When actress Bijou Phillips broke down in tears earlier this month as her husband and That 70s Show star Danny Masterson was sentenced to 30 years in prison, she was hardly the only one holding their head in their hands.

For while the actor, convicted for the rape of two women some 20 years ago, was technically the only one in the dock, his beloved Church of Scientology certainly shared the spotlight with him.

The controversial church, according to prosecutors and the victims, had for years protected Masterson, one of its cherished celebrity members, to such a grotesque extent that he had felt able to rape fellow Scientologists with impunity.

In court, Masterson’s victims – themselves former Scientologists – testified that in the early 2000s, at the height of his fame, he drugged and then violently raped them, while their church did all it could to stop them from seeking justice.

In explaining why it took them so long to come forward, they spoke of their fear of an organization that allegedly harassed and threatened to excommunicate them if they went to the police, a punishment that would not only have expelled them from the church but cut them off from family and friends who were also Scientologists.

Masterson was initially charged with rape in 2020, four years after his accusers finally reported the crimes, but a jury was hung on all counts against him late last year, leading to a retrial and his subsequent conviction this year.

It was this second trial that significantly increased Scientology’s exposure as the judge controversially allowed expert testimony on the workings of the church that she hadn’t permitted the first time. Prosecutors said the actor used his prominence in the church to avoid consequences for years.

Attempts by the church to distance itself from the Masterson case were undermined during the first trial when two of the actor’s lawyers were fined by the judge who ruled they had improperly shared information about the actor’s victims with the church. (They were removed from the case before the second trial).

However, the church – which is considered a cult in some countries – insists it has no policy that prohibits Scientologists from reporting any crimes to law enforcement, and that its members are expected to abide by all laws of the land.

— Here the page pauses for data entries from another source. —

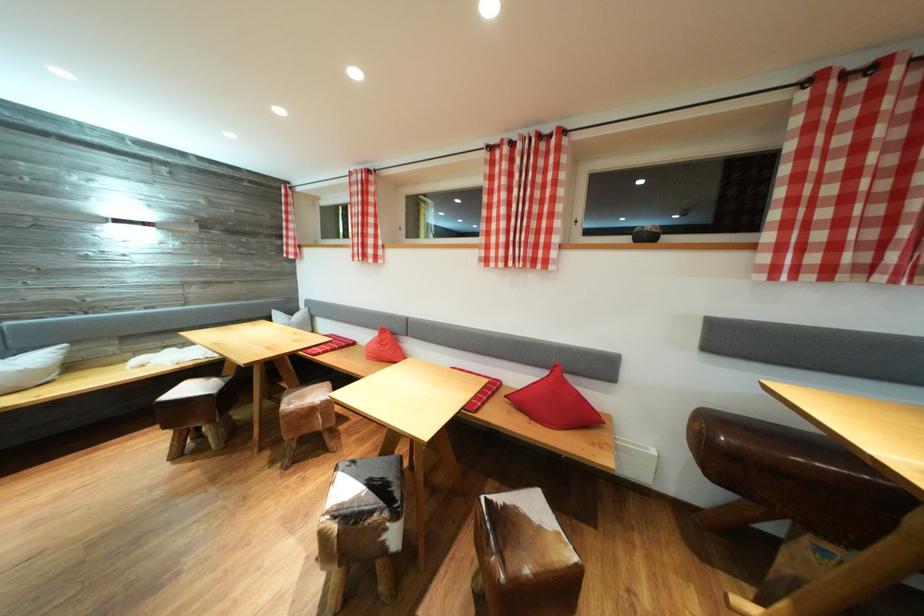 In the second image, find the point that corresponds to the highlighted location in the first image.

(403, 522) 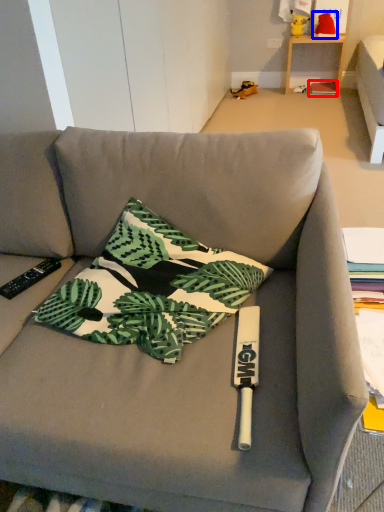 Question: Which of the following is the farthest to the observer, paperback book (highlighted by a red box) or toy (highlighted by a blue box)?

Choices:
 (A) paperback book
 (B) toy

Answer: (A) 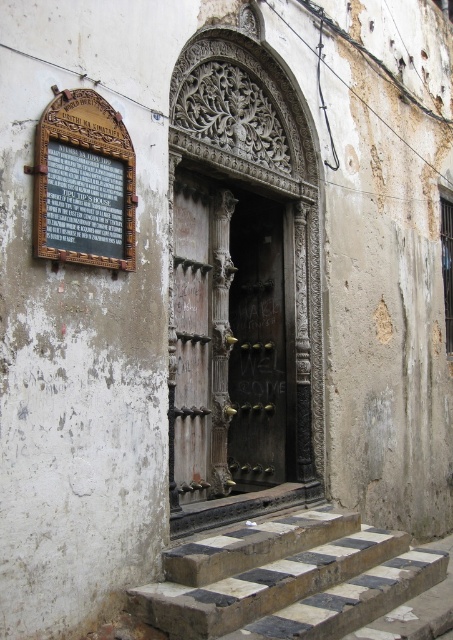 Looking at this image, you are standing in front of the stone building and want to read the text on the wooden plaque at upper left. The dark wood door at center is blocking your view. Can you determine if the plaque is taller or shorter than the door?

The wooden plaque at upper left is shorter than the dark wood door at center, so the door is taller and might be blocking the plaque. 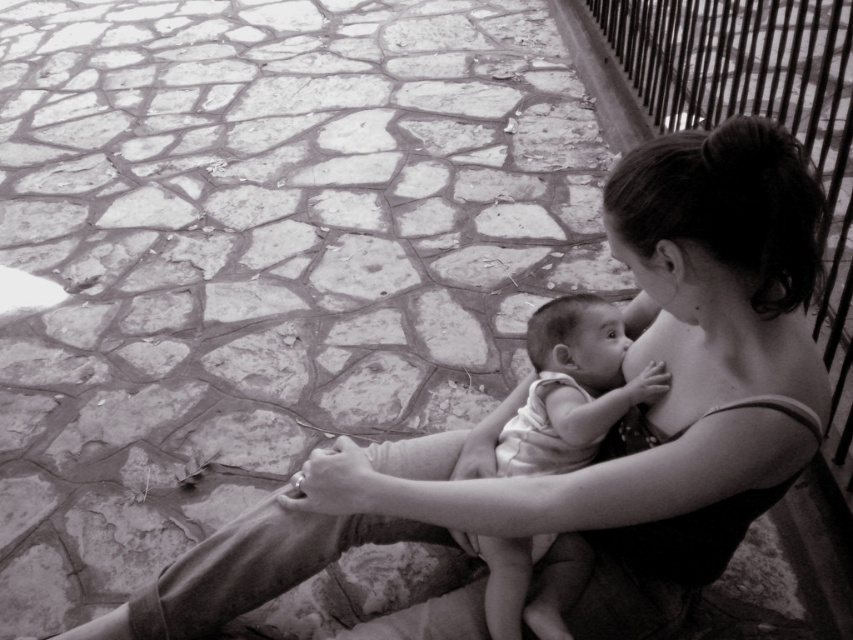 Does metallic wire fence at upper right have a greater height compared to white clothed baby at center?

Indeed, metallic wire fence at upper right has a greater height compared to white clothed baby at center.

Which is more to the right, metallic wire fence at upper right or white clothed baby at center?

metallic wire fence at upper right

Who is more forward, (606, 26) or (567, 577)?

Point (567, 577) is more forward.

Locate an element on the screen. The height and width of the screenshot is (640, 853). metallic wire fence at upper right is located at coordinates (753, 113). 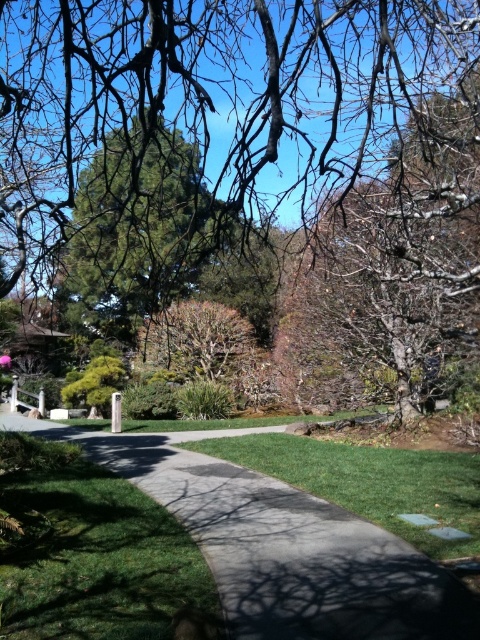 You are a gardener planning to plant flowers in the garden. You have a bag of flower seeds that requires a planting area of at least 3 square meters. Looking at the image, which area between the gray concrete pavement at center and the green grass at lower left would be suitable for planting the flowers?

The gray concrete pavement at center has a larger size compared to the green grass at lower left, so it would be suitable for planting the flowers as it meets the required area of at least 3 square meters.

You are standing at the edge of the pathway and see the green grass at lower left and the green grass at center. Which area of grass is positioned more to the left side?

The green grass at lower left is positioned to the left of the green grass at center, so the green grass at lower left is more to the left side.

You are standing at the lower left corner of the image and want to walk towards the green grass at center. According to the scene description, which direction should you move relative to the green grass at lower left?

You should move downward relative to the green grass at lower left because the green grass at lower left is above the green grass at center, so moving downward would take you towards the center grass area. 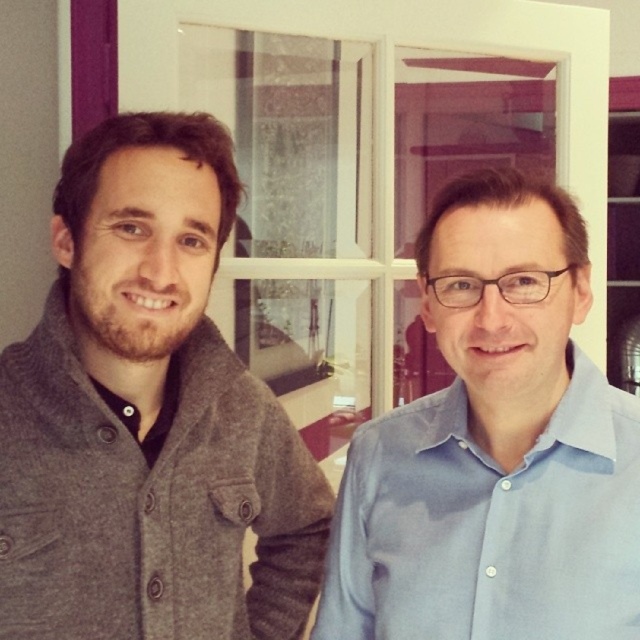 Question: Does gray woolen sweater at left have a lesser width compared to light blue cotton shirt at right?

Choices:
 (A) no
 (B) yes

Answer: (B)

Question: Which point is closer to the camera?

Choices:
 (A) light blue cotton shirt at right
 (B) gray woolen sweater at left

Answer: (A)

Question: Does gray woolen sweater at left lie in front of light blue cotton shirt at right?

Choices:
 (A) yes
 (B) no

Answer: (B)

Question: Among these objects, which one is nearest to the camera?

Choices:
 (A) gray woolen sweater at left
 (B) light blue cotton shirt at right

Answer: (B)

Question: Which point appears closest to the camera in this image?

Choices:
 (A) (356, 508)
 (B) (266, 445)

Answer: (A)

Question: Can you confirm if gray woolen sweater at left is positioned to the right of light blue cotton shirt at right?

It denies all wrong-doing, including claims that it harassed and intimidated Masterson’s accusers.

In a statement after the verdict the church said the ‘testimony and descriptions of Scientology beliefs’ during the trial were ‘uniformly false’. A senior spokeswoman also emphasized that Scientology was not a party to the Masterson case.

But while that is true, the church most certainly is a party in a string of forthcoming civil cases that some of its detractors now hope may finally lead to Scientology facing a reckoning for what they say has been decades of abusive behavior towards its brainwashed members.

Two of these lawsuits involve complainants from the Masterson trial while a third case – alleging ‘psychological torture’ and ‘harassment’ – has been brought by former celebrity Scientologist Leah Remini, an actress who has become a thorn in the church’s side.

That reckoning, Remini and others hope, could involve the US government reconsidering Scientology’s tax-exempt status, a crucial financial advantage it secured in 1993 after a protracted battle with the IRS to gain official recognition as a religion.